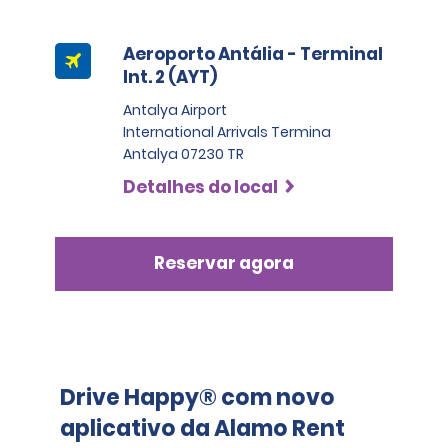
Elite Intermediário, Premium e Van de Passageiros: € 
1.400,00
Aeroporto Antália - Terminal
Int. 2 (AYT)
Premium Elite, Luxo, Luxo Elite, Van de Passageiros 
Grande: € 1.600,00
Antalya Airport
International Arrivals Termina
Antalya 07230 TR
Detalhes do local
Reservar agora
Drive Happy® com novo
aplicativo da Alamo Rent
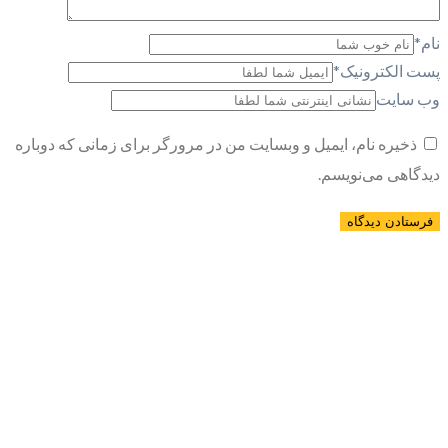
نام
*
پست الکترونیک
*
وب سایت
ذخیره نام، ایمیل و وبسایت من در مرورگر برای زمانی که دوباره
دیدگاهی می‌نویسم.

* * *

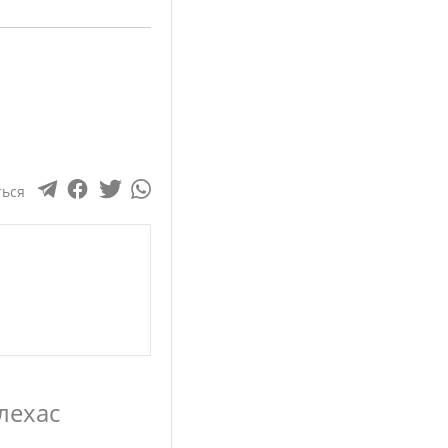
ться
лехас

WHAT YOU NEED TO DO: Filter the entries and keep only the lines holding "Elite".

THE COMPLETED TASK:
Elite Intermediário, Premium e Van de Passageiros: € 
Premium Elite, Luxo, Luxo Elite, Van de Passageiros 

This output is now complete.